A DIRT-T Approach to Unsupervised Domain Adaptation

Authors: Rui Shu, Hung Bui, Hirokazu Narui, Stefano Ermon

ICLR 2018 | Conference PDF | Archive PDF | Plain Text | LLM Run Details

Reproducibility Variable Result LLM Response
Research Type Experimental Extensive empirical results demonstrate that the combination of these two models significantly improve the state-of-the-art performance on the digit, traffic sign, and Wi-Fi recognition domain adaptation benchmarks.

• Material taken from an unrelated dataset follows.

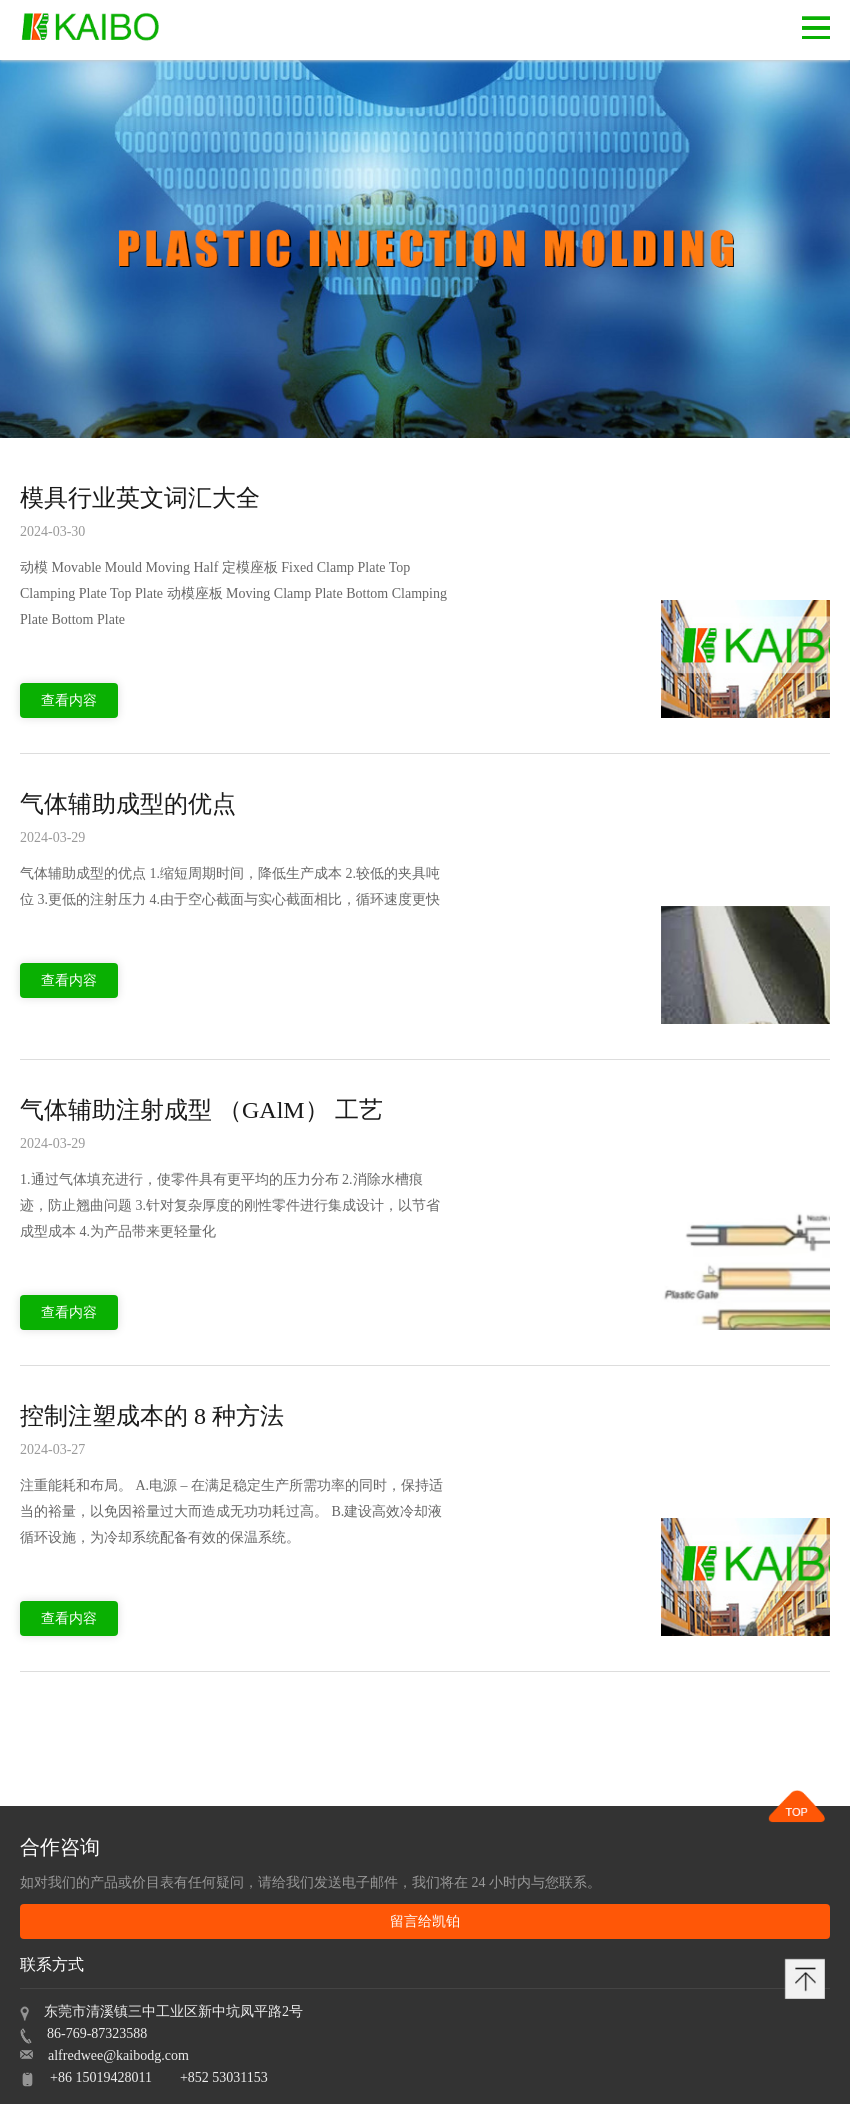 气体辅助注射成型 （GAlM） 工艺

Researcher Affiliation Collaboration Stanford University Deep Mind {ruishu,hirokaz2,ermon}@stanford.edu {buih}@google.com
Pseudocode No No pseudocode or clearly labeled algorithm blocks were found. The methods are described using mathematical equations and textual explanations.
Open Source Code Yes 1Pronounce as dirty. Implementation available at https://github.com/Rui Shu/dirt-t
Open Datasets Yes We report results for domain adaptation in digits classification (MNIST-M, MNIST, SYN DIGITS, SVHN), traffic sign classification (SYN SIGNS, GTSRB), general object classification (STL-10, CIFAR-10), and Wi-Fi activity recognition (Yousefiet al., 2017).

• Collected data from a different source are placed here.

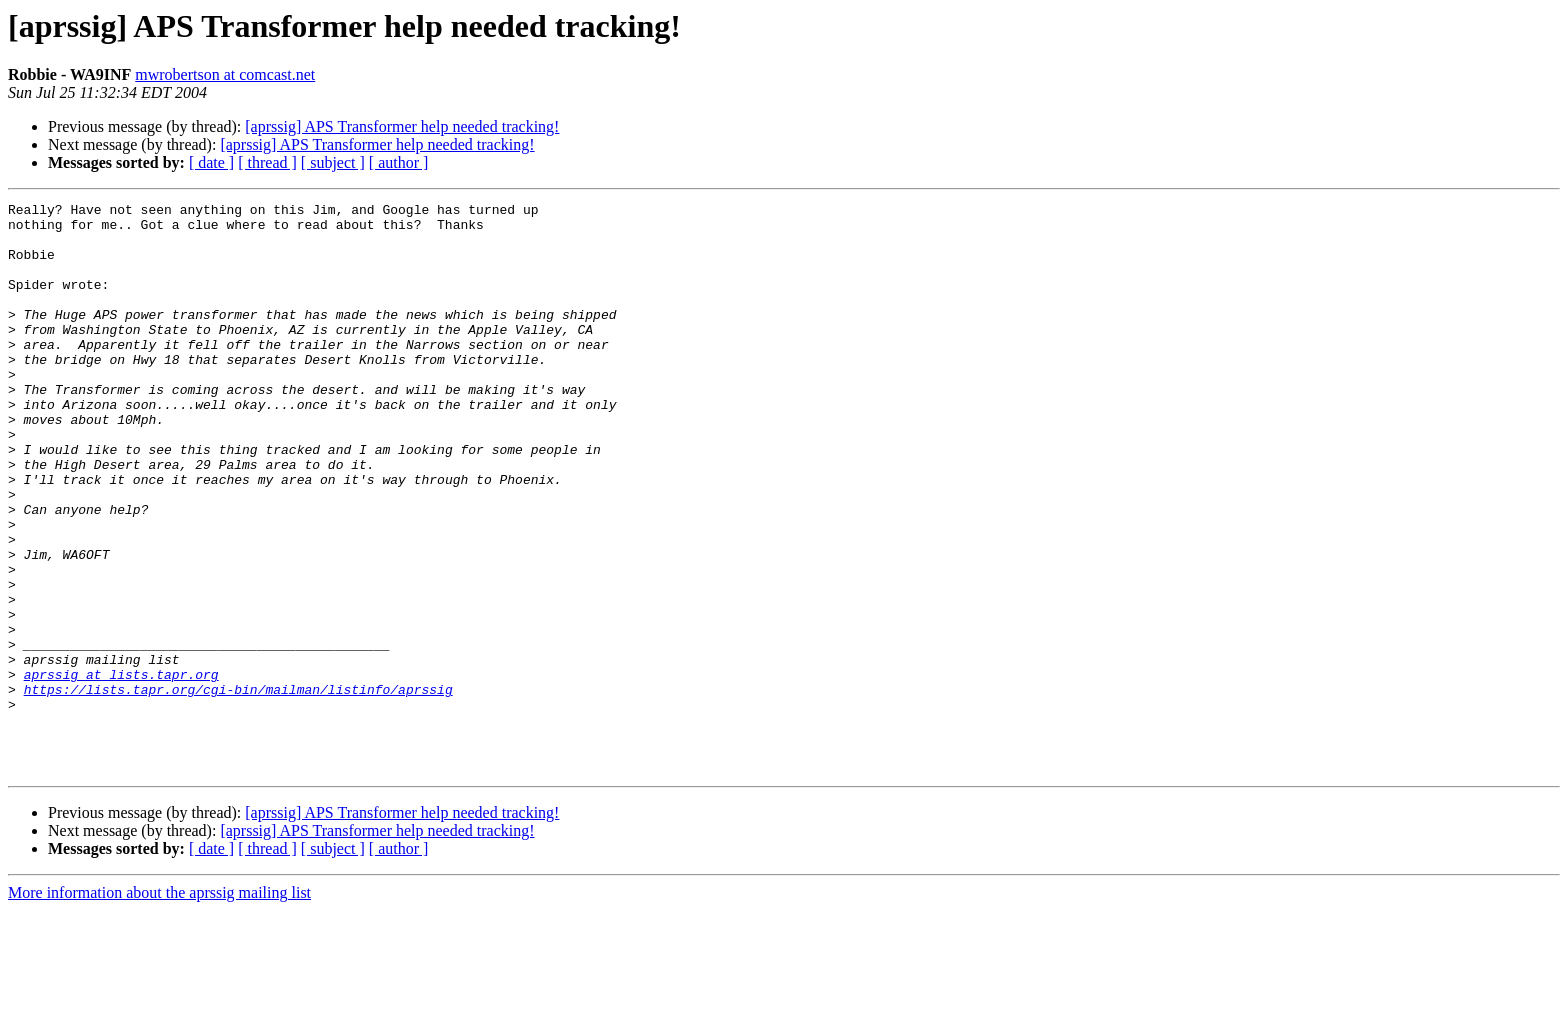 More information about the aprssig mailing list (159, 1006)
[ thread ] (267, 162)
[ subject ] (333, 162)
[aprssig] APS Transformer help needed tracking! (402, 126)
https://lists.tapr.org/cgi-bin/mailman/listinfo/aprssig (238, 788)
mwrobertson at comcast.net (225, 74)
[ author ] (399, 162)
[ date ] (211, 162)
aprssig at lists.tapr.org (121, 770)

Dataset Splits Yes For each task, we tuned the four hyperparameters (λd, λs, λt, β) by randomly selecting 1000 labeled target samples from the training set and using that as our validation set.
Hardware Specification No No specific hardware details (e.g., GPU/CPU models, cloud instances, memory) used for running experiments were provided. The paper does not mention any hardware specifications.
Software Dependencies No No specific software dependencies with version numbers (e.g., PyTorch 1.9, TensorFlow 2.x) were provided. The paper mentions 'Adam Optimizer' and 'Leaky ReLU parameter a = 0.1' but not specific software environments.
Experiment Setup Yes Hyperparameters. For each task, we tuned the four hyperparameters (λd, λs, λt, β) by randomly selecting 1000 labeled target samples from the training set and using that as our validation set. A complete list of the hyperparameters is provided in Appendix B. VADA was trained for 80000 iterations and DIRT-T takes VADA as initialization and was trained for {20000, 40000, 60000, 80000} iterations, with number of iterations chosen as hyperparameter.